Optimizing Int32 Primitive Parsers and clean up #1616

ahsonkhan · 2017-06-16T10:32:11Z

Also adding some performance tests and additional test cases.
Optimized Invariant UTF-8 and Non-Invariant (for Int32). I would imagine similar optimizations can be applied to the rest.

Here are the key optimizations:

TBD

cc @KrzysztofCwalina, @shiftylogic

Edit: Updated the results with latest changes

ahsonkhan · 2017-06-17T00:58:19Z

cc @jkotas

Any thoughts on how I can improve the performance for small integers/strings for Invariant UTF8 TryParse?

public static bool TryParseInt32(ReadOnlySpan<byte> text, out int value, out int bytesConsumed)

I think we can get some more savings to avoid the ~10% perf regression for a single digit.

jkotas · 2017-06-17T01:24:15Z

First, you should fix the buffer overruns in your unsafe code before trying to figure out how to optimize it.

I do not think you should be using unsafe code for number parsing. The overhead of the bounds check should be neglible - assuming that the JIT works as expected.

jkotas · 2017-06-17T01:25:59Z

And yes ... I can be optimized. You can start by reading the first character from memory no more than once.

jkotas · 2017-06-20T14:58:39Z

@alexandrnikitin is working on improving Int32 parser in CoreLib: dotnet/coreclr#12196. Some of the tricks can be shared.

ahsonkhan · 2017-06-21T05:51:40Z

The PR is ready for review. I have updated the performance results in the original post.

jkotas · 2017-06-21T13:18:23Z

src/System.Text.Primitives/System/Text/Parsing/InvariantSigned.cs

-                if (text[0] == '-')
+                sbyte sign = 1;
+                int index = 0;
+                byte num = text[index];


It will likely work better for this to be int, so that you pay for byte->int zero extension just once.

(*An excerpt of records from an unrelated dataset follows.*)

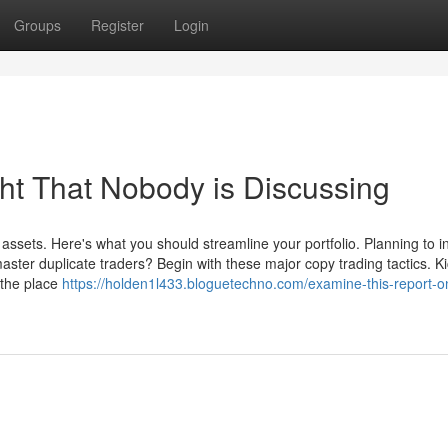
Groups
Register
Login
ght That Nobody is Discussing
assets. Here's what you should streamline your portfolio. Planning to i
master duplicate traders? Begin with these major copy trading tactics. Ki
 the place
https://holden1l433.bloguetechno.com/examine-this-report-o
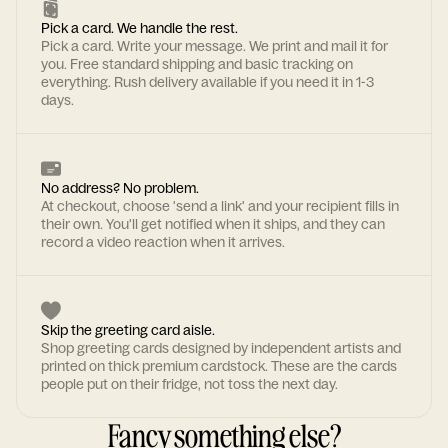
Pick a card. We handle the rest.
Pick a card. Write your message. We print and mail it for
you. Free standard shipping and basic tracking on
everything. Rush delivery available if you need it in 1-3
days.
No address? No problem.
At checkout, choose 'send a link' and your recipient fills in
their own. You'll get notified when it ships, and they can
record a video reaction when it arrives.
Skip the greeting card aisle.
Shop greeting cards designed by independent artists and
printed on thick premium cardstock. These are the cards
people put on their fridge, not toss the next day.
Fancy something else?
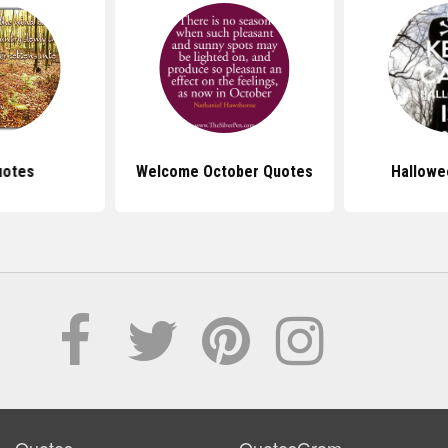
uotes
Welcome October Quotes
Hallowe
Quotes
QuotesGram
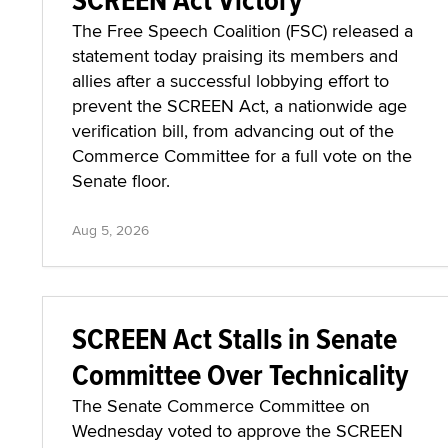
The Free Speech Coalition (FSC) released a
statement today praising its members and
allies after a successful lobbying effort to
prevent the SCREEN Act, a nationwide age
verification bill, from advancing out of the
Commerce Committee for a full vote on the
Senate floor.
Aug 5, 2026
SCREEN Act Stalls in Senate
Committee Over Technicality
The Senate Commerce Committee on
Wednesday voted to approve the SCREEN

jkotas · 2017-06-21T13:19:15Z

src/System.Text.Primitives/System/Text/Parsing/InvariantSigned.cs

-                // Parse the first digit separately. If invalid here, we need to return false.
-                int firstDigit = text[indexOfFirstDigit] - 48; // '0'
-                if (firstDigit < 0 || firstDigit > 9)
+                if (num >= '0' && num <= '9')


You can use a trick like (num - '0') <= ('9' '- '0') to save an extra conditional branch in these.

It'd be nice if the JIT would do this (can't remember if there's an issue tracking it). Better yet, the C# compiler or an IL optimizer.

if there's an issue tracking it

I am not able to find one (it was discussed in dotnet/coreclr#4881 and other PRs). @ahsonkhan Could you please make one?

Logged https://github.com/dotnet/roslyn/issues/20375 on the C# side.

Can't remember if there's an issue tracking it

AFAIK there's no such issue. Though I happen to have an experimental JIT change that does this optimization. It remains to be seen what will come out of it.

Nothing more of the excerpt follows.